▸ **PROBLEM STATEMENT**
Across the following data, state how many lines include the word "隐私协议". Provide the number alone.

+ + + +

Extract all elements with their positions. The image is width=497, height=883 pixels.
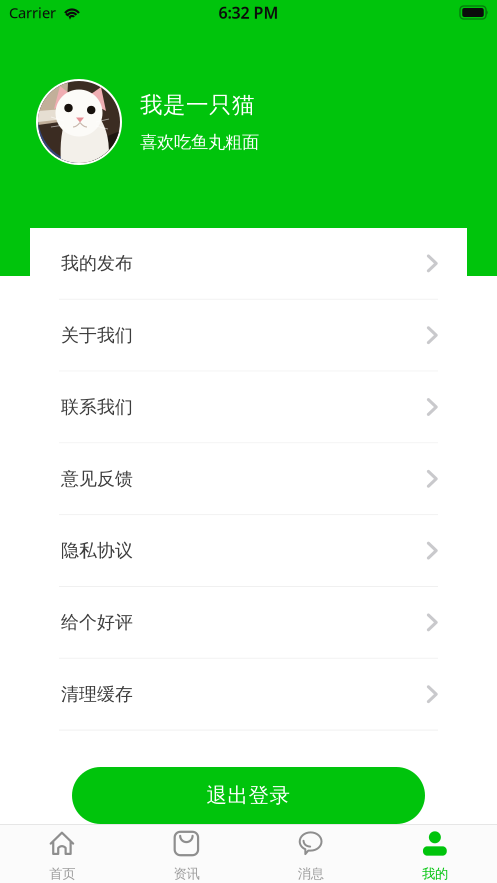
staticText: 6:32 PM	[218, 2, 278, 23]
button[interactable]: 我的	[373, 824, 497, 883]
staticText: 意见反馈	[61, 468, 133, 490]
staticText: 我的发布	[61, 252, 133, 275]
staticText: 首页	[49, 866, 75, 882]
button[interactable]: 资讯	[124, 824, 248, 883]
staticText: 资讯	[173, 866, 199, 882]
staticText: 喜欢吃鱼丸粗面	[140, 131, 259, 153]
button[interactable]: 给个好评	[30, 587, 467, 659]
staticText: 我的	[422, 866, 448, 882]
button[interactable]: 我的发布	[30, 228, 467, 300]
staticText: 联系我们	[61, 396, 133, 418]
button[interactable]: 意见反馈	[30, 443, 467, 515]
staticText: 清理缓存	[61, 683, 133, 705]
staticText: 退出登录	[206, 783, 290, 808]
button[interactable]: 消息	[248, 824, 373, 883]
staticText: Carrier	[9, 3, 56, 22]
button[interactable]: 清理缓存	[30, 659, 467, 731]
staticText: 消息	[298, 866, 324, 882]
button[interactable]: 关于我们	[30, 300, 467, 372]
staticText: 我是一只猫	[140, 91, 255, 119]
button[interactable]: 联系我们	[30, 372, 467, 443]
button[interactable]: 隐私协议	[30, 515, 467, 587]
staticText: 给个好评	[61, 611, 133, 634]
staticText: 隐私协议	[61, 539, 133, 562]
staticText: 关于我们	[61, 324, 133, 346]
button[interactable]: 退出登录	[72, 767, 425, 824]
button[interactable]: 首页	[0, 824, 124, 883]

+ + + +

▸ **TASK OUTPUT**
2